**Exercise objective:** Read through the lines below for the string "substitute" and copy each one that has it.

**Task input:**

____________

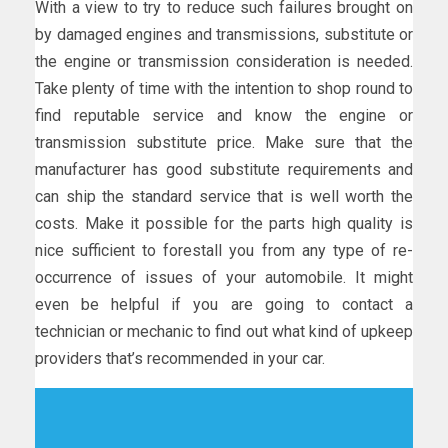
With a view to try to reduce such failures brought on
by damaged engines and transmissions, substitute or
the engine or transmission consideration is needed.
Take plenty of time with the intention to shop round to
find reputable service and know the engine or
transmission substitute price. Make sure that the
manufacturer has good substitute requirements and
can ship the standard service that is well worth the
costs. Make it possible for the parts high quality is
nice sufficient to forestall you from any type of re-
occurrence of issues of your automobile. It might
even be helpful if you are going to contact a
technician or mechanic to find out what kind of upkeep
providers that’s recommended in your car.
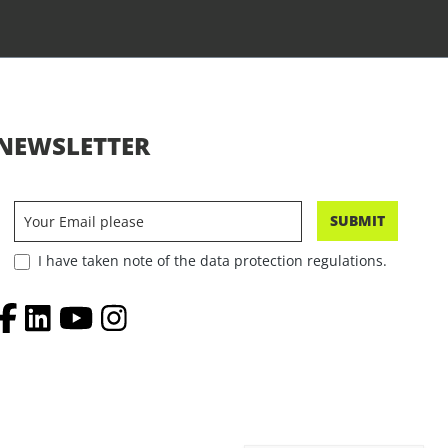
NEWSLETTER
SUBMIT
I have taken note of the data protection regulations.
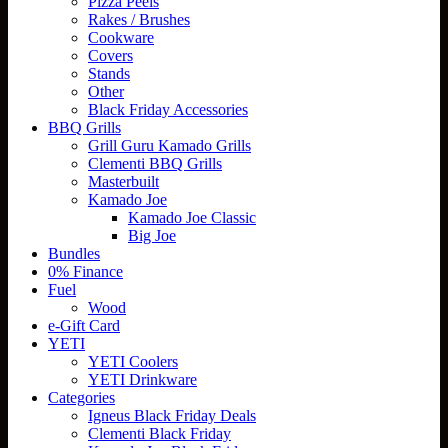
Pizza Peels
Rakes / Brushes
Cookware
Covers
Stands
Other
Black Friday Accessories
BBQ Grills
Grill Guru Kamado Grills
Clementi BBQ Grills
Masterbuilt
Kamado Joe
Kamado Joe Classic
Big Joe
Bundles
0% Finance
Fuel
Wood
e-Gift Card
YETI
YETI Coolers
YETI Drinkware
Categories
Igneus Black Friday Deals
Clementi Black Friday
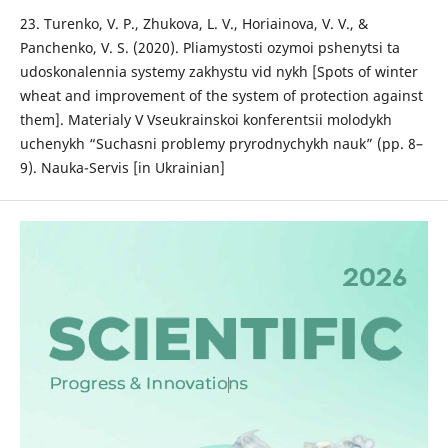
23. Turenko, V. P., Zhukova, L. V., Horiainova, V. V., &
Panchenko, V. S. (2020). Pliamystosti ozymoi pshenytsi ta
udoskonalennia systemy zakhystu vid nykh [Spots of winter
wheat and improvement of the system of protection against
them]. Materialy V Vseukrainskoi konferentsii molodykh
uchenykh “Suchasni problemy pryrodnychykh nauk” (pp. 8–
9). Nauka-Servis [in Ukrainian]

____________

**Result for this task:**
by damaged engines and transmissions, substitute or
transmission substitute price. Make sure that the
manufacturer has good substitute requirements and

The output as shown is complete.